Running a small business is something that requires constant attention. A business owner needs to juggle different roles one of which is financial controller because without finances a budding business will fail. That being said finances are needed for things like restocking the inventory, purchasing updated equipment, repairing, upgrading and paying staff. But there are times when you will find yourself low on capital and in situations such as these how do you find the money to keep your business alive? As a business owner you have a number of financing options at your disposal, so much so that it is probably hard to decide which of these offers are best for business. Below we look at two of the biggest types of financing and how they work.
Small business financing
You can usually get small business financing from a bank and this is the first step that most businesses take when they need money. Small business owners are required to submit an application to the bank after which the bank will examine a number of factors which include their business history, credit history and the collateral they can put up. If you are approved for the loan you will receive the lump sum amount you applied for accompanied in most cases by a fixed repayment installment which needs to be paid on time or you will incur penalties. The process of getting business financing can take weeks if not months.
This type of business financing is usually best for businesses that have predictable monthly sales. The business owner should also have the ability to put up collateral and have a strong credit history. You also shouldn't be in a hurry to get the loan because if you are then this is probably not the best option.

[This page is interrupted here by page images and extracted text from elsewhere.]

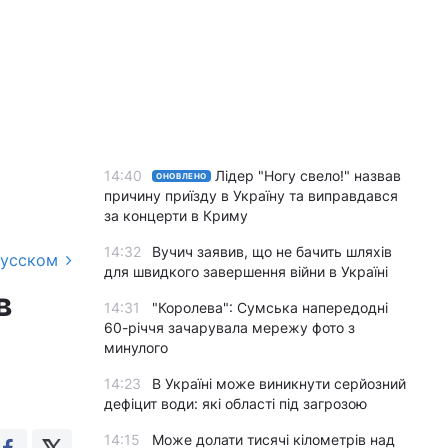
14:40
Лідер "Ногу свело!" назвав
ОНОВЛЕНО
причину приїзду в Україну та виправдався
за концерти в Криму
14:32
Вучич заявив, що не бачить шляхів
русском
для швидкого завершення війни в Україні
в
14:31
"Королева": Сумська напередодні
60-річчя зачарувала мережу фото з
минулого
14:23
В Україні може виникнути серйозний
дефіцит води: які області під загрозою
14:15
Може долати тисячі кілометрів над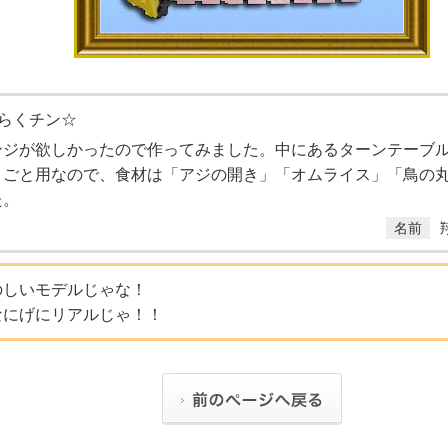
らくチン☆
ンジが欲しかったので作ってみました。中にあるターンテーブ
まごと用なので、食材は「アジの開き」「オムライス」「鳥の
た。
名前
のしいモデルじゃな！
なにげにリアルじゃ！！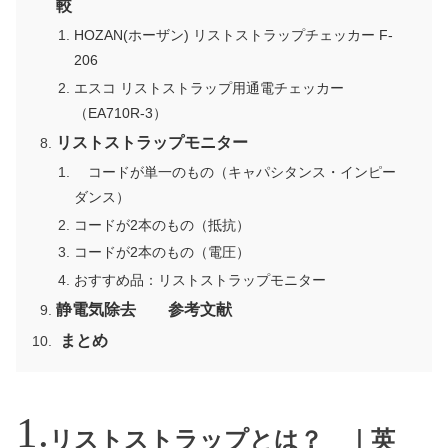
較
HOZAN(ホーザン) リストストラップチェッカー F-
206
エスコ リストストラップ用通電チェッカー
（EA710R-3）
リストストラップモニター
コードが単一のもの（キャパシタンス・インピー
ダンス）
コードが2本のもの（抵抗）
コードが2本のもの（電圧）
おすすめ品：リストストラップモニター
静電気除去 参考文献
まとめ
リストストラップとは？ ｜英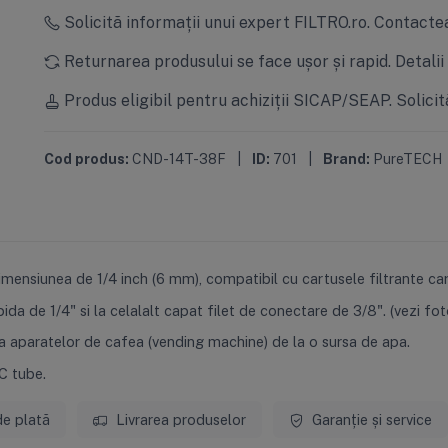
Solicită informații unui expert FILTRO.ro.
Contactea
Returnarea produsului se face ușor și rapid.
Detalii
Produs eligibil pentru achiziții SICAP/SEAP.
Solicit
Cod produs:
CND-14T-38F
|
ID:
701
|
Brand:
PureTECH
mensiunea de 1/4 inch (6 mm), compatibil cu cartusele filtrante ca
a de 1/4" si la celalalt capat filet de conectare de 3/8". (vezi fot
ea aparatelor de cafea (vending machine) de la o sursa de apa.
C tube.
de plată
Livrarea produselor
Garanție și service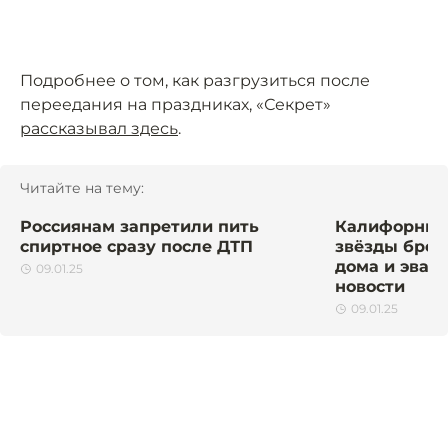
Подробнее о том, как разгрузиться после
переедания на праздниках, «Секрет»
рассказывал здесь
.
Читайте на тему:
Россиянам запретили пить
Калифорния 
спиртное сразу после ДТП
звёзды брос
дома и эвак
09.01.25
новости
09.01.25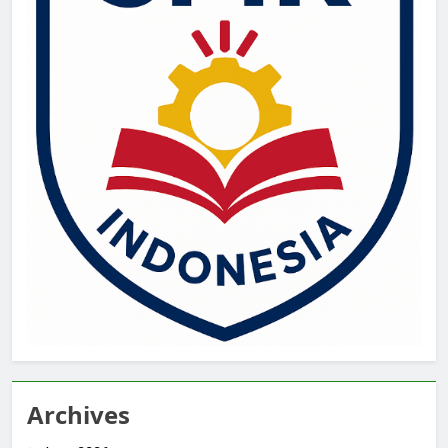
Archives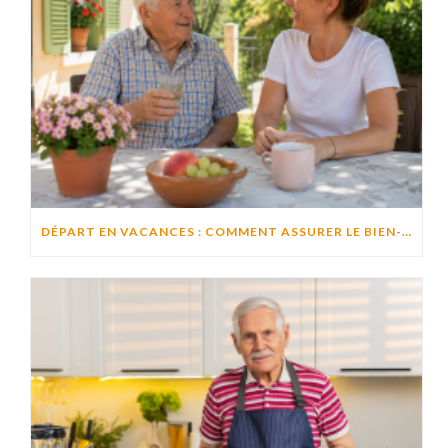
DÉPART EN VACANCES : COMMENT ASSURER LE BIEN-ÊTRE D’UN PROCHE RESTÉ À DOMICILE ?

Vendor financing allows business owners to get up to around $150,000 if they are an accredited distributor, vendor, manufacturer or a reseller of equipment. Unlike a regular business loan this is based a lot on your own personal history as well as your business history but you do not need to have perfect credit to avail this type of financing. This loan does not require extensive paperwork or a list of your clients. All you need to do is to show proof that you are an accredited vendor, and your credit history. That being said many companies reserve the right to ask for more documentation to ensure that they know everything about your business prior to approving the loan.
Vendor financing is great for small businesses whose business varies each month and for business owners who do not have perfect credit and zero collateral to put forward. The money can be used to increase inventory and venture into new markets. However, these types of loans have a higher than usual interest rate associated with them primarily because they are unsecured loans.